Is Your Sunscreen Toxic?
Most of us who enjoy summers at Smith Mountain Lake know that sunshine in moderate amounts is beneficial to our skin in a variety of ways. However, if you plan to be in the sun for more than 20-30 minutes at a time you run the risk of sunburn and exposure to damaging rays. This is where sunscreen enters the picture. Unfortunately, there is a very good chance that the commercial sunscreen you are using is also causing damage to your skin.
We think of sunscreen as something that is going to protect us from developing serious problems such as skin cancer somewhere down the road, and in many ways it does. But there are some real health concerns with much of the manufactured, store-bought sunscreens that people are using daily.
For those of us who attempt to avoid toxic chemicals, the issue with sunscreen is similar to those we have with shampoo, soap, and other skincare products. Most of them are filled with a variety of natural and chemical ingredients and it’s hard to know if all of them are safe or may have long-term side effects.
So what exactly makes sunscreen in particular unsafe or problematic? Here are a few of the elements in sunscreens that can be a problem:
Chemical UV Filters:
Did you know that nearly 70% of sunscreens on the market either do not work to protect us from the sun’s Ultraviolet (UV) rays or contain chemicals that can be as equally dangerous as too much sun? Unfortunately, the FDA does not review sunscreen safety. The Environmental Working Group (EWG) puts out an Annual Sunscreen Report which shows the results of current testing and research.
All sunscreen has some form of filter, chemical or mineral, that is designed to protect the skin from UV rays. Those filters come in several different forms each with its issues. According to the EWG and their study of the 9 most commonly used sunscreen chemicals, 7 of them showed a variety of toxicity and one of the more troublesome ones, oxybenzone, is found in roughly 65% of the sunscreens commonly available.

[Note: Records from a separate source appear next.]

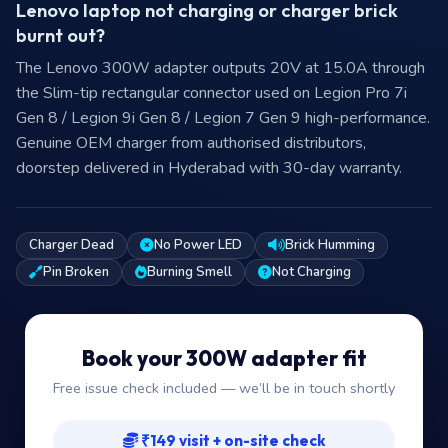
Lenovo laptop not charging or charger brick
burnt out?
The Lenovo 300W adapter outputs 20V at 15.0A through
the Slim-tip rectangular connector used on Legion Pro 7i
Gen 8 / Legion 9i Gen 8 / Legion 7 Gen 9 high-performance.
Genuine OEM charger from authorised distributors,
doorstep delivered in Hyderabad with 30-day warranty.
Charger Dead
No Power LED
Brick Humming
Pin Broken
Burning Smell
Not Charging
Book your 300W adapter fit
Free issue check included — we’ll be in touch shortly
₹149 visit + on-site check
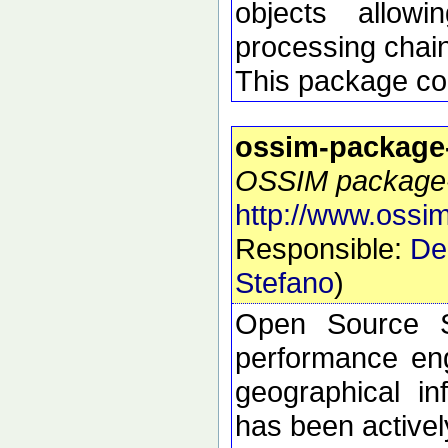
objects allow
processing chai
This package con
ossim-package
OSSIM package-s
http://www.ossim
Responsible:
De
Stefano
)
Open Source S
performance eng
geographical i
has been active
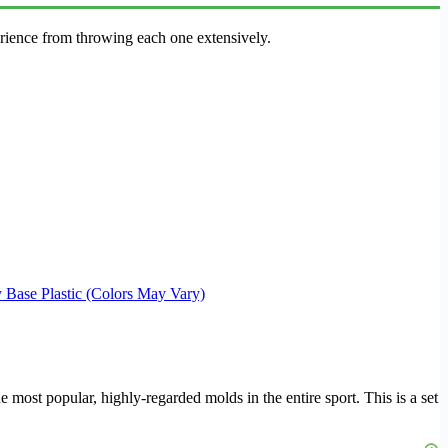
erience from throwing each one extensively.
 Base Plastic (Colors May Vary)
the most popular, highly-regarded molds in the entire sport. This is a set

Oxybenzone is easily absorbed into the skin and as a result, often finds its way into your bloodstream. It can cause severe allergic skin reactions, low testosterone levels, hormone disruption, lower birth rates, endocrine disruption, and more. And this is just one of the many toxic chemicals most widely used in sunscreens. To read the full report go here.
Mineral UV Filters:
Mineral sunscreen filters are usually made using nanoparticles of zinc oxide or titanium oxide. The EWG sunscreen database reports that there is little if any evidence that zinc or titanium particles penetrate the skin to reach living tissues. Minerals like these could cause oxidative damage to your skin, but only if they can penetrate the top layer which is very unlikely.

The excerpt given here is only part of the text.